■ **Requirement**
Please set down the entries below once more, exactly.

■ **Dataset extract**
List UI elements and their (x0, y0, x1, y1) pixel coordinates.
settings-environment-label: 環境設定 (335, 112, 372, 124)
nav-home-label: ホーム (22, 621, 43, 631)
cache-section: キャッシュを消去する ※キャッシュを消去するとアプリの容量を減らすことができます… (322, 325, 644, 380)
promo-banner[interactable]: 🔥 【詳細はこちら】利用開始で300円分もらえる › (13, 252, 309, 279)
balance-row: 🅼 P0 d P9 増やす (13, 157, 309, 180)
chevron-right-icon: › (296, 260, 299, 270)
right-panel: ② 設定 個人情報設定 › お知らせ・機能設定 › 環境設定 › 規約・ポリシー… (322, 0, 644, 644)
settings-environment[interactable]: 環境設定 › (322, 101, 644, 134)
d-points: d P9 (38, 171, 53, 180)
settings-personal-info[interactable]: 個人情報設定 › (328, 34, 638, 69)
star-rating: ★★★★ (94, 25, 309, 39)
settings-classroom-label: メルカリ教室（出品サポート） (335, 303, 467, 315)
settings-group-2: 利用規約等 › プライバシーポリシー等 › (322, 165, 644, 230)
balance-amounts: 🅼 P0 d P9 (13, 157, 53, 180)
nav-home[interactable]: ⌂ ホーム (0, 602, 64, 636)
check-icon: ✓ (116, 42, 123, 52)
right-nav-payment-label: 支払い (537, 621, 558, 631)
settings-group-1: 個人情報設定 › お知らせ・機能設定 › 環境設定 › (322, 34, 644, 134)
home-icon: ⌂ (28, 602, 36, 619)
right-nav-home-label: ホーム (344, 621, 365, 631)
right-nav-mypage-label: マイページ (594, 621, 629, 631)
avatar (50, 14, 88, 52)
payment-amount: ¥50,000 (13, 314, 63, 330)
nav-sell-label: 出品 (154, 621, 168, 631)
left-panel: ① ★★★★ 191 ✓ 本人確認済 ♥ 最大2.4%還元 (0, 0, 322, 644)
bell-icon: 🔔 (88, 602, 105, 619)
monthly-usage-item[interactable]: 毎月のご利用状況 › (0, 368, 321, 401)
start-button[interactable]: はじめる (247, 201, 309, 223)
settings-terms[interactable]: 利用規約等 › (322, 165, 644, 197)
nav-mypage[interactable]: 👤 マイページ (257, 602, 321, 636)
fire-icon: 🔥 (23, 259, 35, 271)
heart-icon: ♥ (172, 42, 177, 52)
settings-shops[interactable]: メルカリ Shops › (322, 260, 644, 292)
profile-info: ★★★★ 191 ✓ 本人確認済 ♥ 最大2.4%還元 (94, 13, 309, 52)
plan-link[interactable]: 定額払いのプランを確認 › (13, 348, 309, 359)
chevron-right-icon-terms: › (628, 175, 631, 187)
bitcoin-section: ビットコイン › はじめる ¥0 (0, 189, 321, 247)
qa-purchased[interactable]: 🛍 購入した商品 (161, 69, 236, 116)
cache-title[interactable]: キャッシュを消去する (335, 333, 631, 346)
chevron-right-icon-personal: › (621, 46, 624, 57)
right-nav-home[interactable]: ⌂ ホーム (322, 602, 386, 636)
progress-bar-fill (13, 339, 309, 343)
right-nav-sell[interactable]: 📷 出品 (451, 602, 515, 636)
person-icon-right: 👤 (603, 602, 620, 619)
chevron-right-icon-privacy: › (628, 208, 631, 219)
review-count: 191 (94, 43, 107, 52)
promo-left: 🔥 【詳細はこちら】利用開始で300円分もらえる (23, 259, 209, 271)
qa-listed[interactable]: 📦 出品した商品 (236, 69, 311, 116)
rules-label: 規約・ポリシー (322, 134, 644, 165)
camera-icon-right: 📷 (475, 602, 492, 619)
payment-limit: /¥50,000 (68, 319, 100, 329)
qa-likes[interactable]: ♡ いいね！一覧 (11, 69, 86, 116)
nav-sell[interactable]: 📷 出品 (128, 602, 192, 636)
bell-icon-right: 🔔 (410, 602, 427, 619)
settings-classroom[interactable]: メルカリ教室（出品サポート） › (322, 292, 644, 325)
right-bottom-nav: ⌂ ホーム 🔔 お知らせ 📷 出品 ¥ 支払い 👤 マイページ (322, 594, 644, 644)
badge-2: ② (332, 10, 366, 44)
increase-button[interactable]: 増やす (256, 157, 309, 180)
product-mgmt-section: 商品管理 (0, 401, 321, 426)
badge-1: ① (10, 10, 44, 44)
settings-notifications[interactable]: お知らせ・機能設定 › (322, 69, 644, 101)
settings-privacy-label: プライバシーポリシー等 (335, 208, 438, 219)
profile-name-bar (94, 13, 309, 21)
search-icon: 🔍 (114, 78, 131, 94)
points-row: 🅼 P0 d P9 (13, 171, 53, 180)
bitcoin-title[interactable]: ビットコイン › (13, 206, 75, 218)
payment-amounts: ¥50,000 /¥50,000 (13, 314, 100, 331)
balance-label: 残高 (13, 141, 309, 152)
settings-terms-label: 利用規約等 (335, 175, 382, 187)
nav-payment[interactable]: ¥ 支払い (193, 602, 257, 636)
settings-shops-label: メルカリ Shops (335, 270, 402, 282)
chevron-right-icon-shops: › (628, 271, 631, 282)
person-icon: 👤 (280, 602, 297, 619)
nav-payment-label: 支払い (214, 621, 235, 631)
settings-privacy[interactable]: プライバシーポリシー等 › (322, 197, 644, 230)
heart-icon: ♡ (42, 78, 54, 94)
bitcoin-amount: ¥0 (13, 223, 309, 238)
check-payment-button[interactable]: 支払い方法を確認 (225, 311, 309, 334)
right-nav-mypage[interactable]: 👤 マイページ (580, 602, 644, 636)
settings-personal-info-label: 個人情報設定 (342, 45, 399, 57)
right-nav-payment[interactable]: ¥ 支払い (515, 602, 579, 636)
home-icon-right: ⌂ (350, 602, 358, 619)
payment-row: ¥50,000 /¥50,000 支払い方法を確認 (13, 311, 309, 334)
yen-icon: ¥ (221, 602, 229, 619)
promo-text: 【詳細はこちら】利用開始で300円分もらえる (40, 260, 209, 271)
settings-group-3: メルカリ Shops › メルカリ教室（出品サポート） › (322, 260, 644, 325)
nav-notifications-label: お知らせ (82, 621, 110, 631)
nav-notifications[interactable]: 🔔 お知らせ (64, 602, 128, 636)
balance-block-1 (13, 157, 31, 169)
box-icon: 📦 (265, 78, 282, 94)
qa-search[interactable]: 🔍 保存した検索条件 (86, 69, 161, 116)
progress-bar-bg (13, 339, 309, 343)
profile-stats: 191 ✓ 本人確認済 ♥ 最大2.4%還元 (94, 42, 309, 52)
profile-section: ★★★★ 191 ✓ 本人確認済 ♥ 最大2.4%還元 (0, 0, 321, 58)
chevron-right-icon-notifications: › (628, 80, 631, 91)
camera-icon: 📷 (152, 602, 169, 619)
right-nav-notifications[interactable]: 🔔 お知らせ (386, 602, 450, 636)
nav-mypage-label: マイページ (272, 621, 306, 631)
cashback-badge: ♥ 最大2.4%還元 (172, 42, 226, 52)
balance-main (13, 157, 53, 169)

■ **Task output**
List UI elements and their (x0, y0, x1, y1) pixel coordinates.
settings-environment-label: 環境設定 (335, 112, 372, 124)
nav-home-label: ホーム (22, 621, 43, 631)
cache-section: キャッシュを消去する ※キャッシュを消去するとアプリの容量を減らすことができます… (322, 325, 644, 380)
promo-banner[interactable]: 🔥 【詳細はこちら】利用開始で300円分もらえる › (13, 252, 309, 279)
balance-row: 🅼 P0 d P9 増やす (13, 157, 309, 180)
chevron-right-icon: › (296, 260, 299, 270)
right-panel: ② 設定 個人情報設定 › お知らせ・機能設定 › 環境設定 › 規約・ポリシー… (322, 0, 644, 644)
settings-environment[interactable]: 環境設定 › (322, 101, 644, 134)
d-points: d P9 (38, 171, 53, 180)
settings-personal-info[interactable]: 個人情報設定 › (328, 34, 638, 69)
star-rating: ★★★★ (94, 25, 309, 39)
settings-classroom-label: メルカリ教室（出品サポート） (335, 303, 467, 315)
settings-group-2: 利用規約等 › プライバシーポリシー等 › (322, 165, 644, 230)
balance-amounts: 🅼 P0 d P9 (13, 157, 53, 180)
nav-home[interactable]: ⌂ ホーム (0, 602, 64, 636)
check-icon: ✓ (116, 42, 123, 52)
right-nav-payment-label: 支払い (537, 621, 558, 631)
settings-group-1: 個人情報設定 › お知らせ・機能設定 › 環境設定 › (322, 34, 644, 134)
home-icon: ⌂ (28, 602, 36, 619)
right-nav-home-label: ホーム (344, 621, 365, 631)
right-nav-mypage-label: マイページ (594, 621, 629, 631)
avatar (50, 14, 88, 52)
payment-amount: ¥50,000 (13, 314, 63, 330)
nav-sell-label: 出品 (154, 621, 168, 631)
left-panel: ① ★★★★ 191 ✓ 本人確認済 ♥ 最大2.4%還元 (0, 0, 322, 644)
bell-icon: 🔔 (88, 602, 105, 619)
monthly-usage-item[interactable]: 毎月のご利用状況 › (0, 368, 321, 401)
start-button[interactable]: はじめる (247, 201, 309, 223)
settings-terms[interactable]: 利用規約等 › (322, 165, 644, 197)
nav-mypage[interactable]: 👤 マイページ (257, 602, 321, 636)
fire-icon: 🔥 (23, 259, 35, 271)
heart-icon: ♥ (172, 42, 177, 52)
settings-shops[interactable]: メルカリ Shops › (322, 260, 644, 292)
profile-info: ★★★★ 191 ✓ 本人確認済 ♥ 最大2.4%還元 (94, 13, 309, 52)
plan-link[interactable]: 定額払いのプランを確認 › (13, 348, 309, 359)
chevron-right-icon-terms: › (628, 175, 631, 187)
bitcoin-section: ビットコイン › はじめる ¥0 (0, 189, 321, 247)
qa-purchased[interactable]: 🛍 購入した商品 (161, 69, 236, 116)
cache-title[interactable]: キャッシュを消去する (335, 333, 631, 346)
chevron-right-icon-personal: › (621, 46, 624, 57)
right-nav-home[interactable]: ⌂ ホーム (322, 602, 386, 636)
progress-bar-fill (13, 339, 309, 343)
right-nav-sell[interactable]: 📷 出品 (451, 602, 515, 636)
person-icon-right: 👤 (603, 602, 620, 619)
chevron-right-icon-privacy: › (628, 208, 631, 219)
review-count: 191 (94, 43, 107, 52)
promo-left: 🔥 【詳細はこちら】利用開始で300円分もらえる (23, 259, 209, 271)
qa-listed[interactable]: 📦 出品した商品 (236, 69, 311, 116)
rules-label: 規約・ポリシー (322, 134, 644, 165)
camera-icon-right: 📷 (475, 602, 492, 619)
payment-limit: /¥50,000 (68, 319, 100, 329)
qa-likes[interactable]: ♡ いいね！一覧 (11, 69, 86, 116)
nav-sell[interactable]: 📷 出品 (128, 602, 192, 636)
bell-icon-right: 🔔 (410, 602, 427, 619)
settings-classroom[interactable]: メルカリ教室（出品サポート） › (322, 292, 644, 325)
right-bottom-nav: ⌂ ホーム 🔔 お知らせ 📷 出品 ¥ 支払い 👤 マイページ (322, 594, 644, 644)
badge-2: ② (332, 10, 366, 44)
increase-button[interactable]: 増やす (256, 157, 309, 180)
product-mgmt-section: 商品管理 (0, 401, 321, 426)
badge-1: ① (10, 10, 44, 44)
settings-notifications[interactable]: お知らせ・機能設定 › (322, 69, 644, 101)
settings-privacy-label: プライバシーポリシー等 (335, 208, 438, 219)
profile-name-bar (94, 13, 309, 21)
search-icon: 🔍 (114, 78, 131, 94)
points-row: 🅼 P0 d P9 (13, 171, 53, 180)
bitcoin-title[interactable]: ビットコイン › (13, 206, 75, 218)
payment-amounts: ¥50,000 /¥50,000 (13, 314, 100, 331)
balance-label: 残高 (13, 141, 309, 152)
settings-terms-label: 利用規約等 (335, 175, 382, 187)
nav-payment[interactable]: ¥ 支払い (193, 602, 257, 636)
settings-shops-label: メルカリ Shops (335, 270, 402, 282)
chevron-right-icon-shops: › (628, 271, 631, 282)
person-icon: 👤 (280, 602, 297, 619)
nav-payment-label: 支払い (214, 621, 235, 631)
settings-privacy[interactable]: プライバシーポリシー等 › (322, 197, 644, 230)
heart-icon: ♡ (42, 78, 54, 94)
bitcoin-amount: ¥0 (13, 223, 309, 238)
check-payment-button[interactable]: 支払い方法を確認 (225, 311, 309, 334)
right-nav-mypage[interactable]: 👤 マイページ (580, 602, 644, 636)
settings-personal-info-label: 個人情報設定 (342, 45, 399, 57)
right-nav-payment[interactable]: ¥ 支払い (515, 602, 579, 636)
home-icon-right: ⌂ (350, 602, 358, 619)
payment-row: ¥50,000 /¥50,000 支払い方法を確認 (13, 311, 309, 334)
yen-icon: ¥ (221, 602, 229, 619)
promo-text: 【詳細はこちら】利用開始で300円分もらえる (40, 260, 209, 271)
settings-group-3: メルカリ Shops › メルカリ教室（出品サポート） › (322, 260, 644, 325)
nav-notifications-label: お知らせ (82, 621, 110, 631)
nav-notifications[interactable]: 🔔 お知らせ (64, 602, 128, 636)
balance-block-1 (13, 157, 31, 169)
box-icon: 📦 (265, 78, 282, 94)
qa-search[interactable]: 🔍 保存した検索条件 (86, 69, 161, 116)
progress-bar-bg (13, 339, 309, 343)
profile-stats: 191 ✓ 本人確認済 ♥ 最大2.4%還元 (94, 42, 309, 52)
profile-section: ★★★★ 191 ✓ 本人確認済 ♥ 最大2.4%還元 (0, 0, 321, 58)
chevron-right-icon-notifications: › (628, 80, 631, 91)
camera-icon: 📷 (152, 602, 169, 619)
right-nav-notifications[interactable]: 🔔 お知らせ (386, 602, 450, 636)
nav-mypage-label: マイページ (272, 621, 306, 631)
cashback-badge: ♥ 最大2.4%還元 (172, 42, 226, 52)
balance-main (13, 157, 53, 169)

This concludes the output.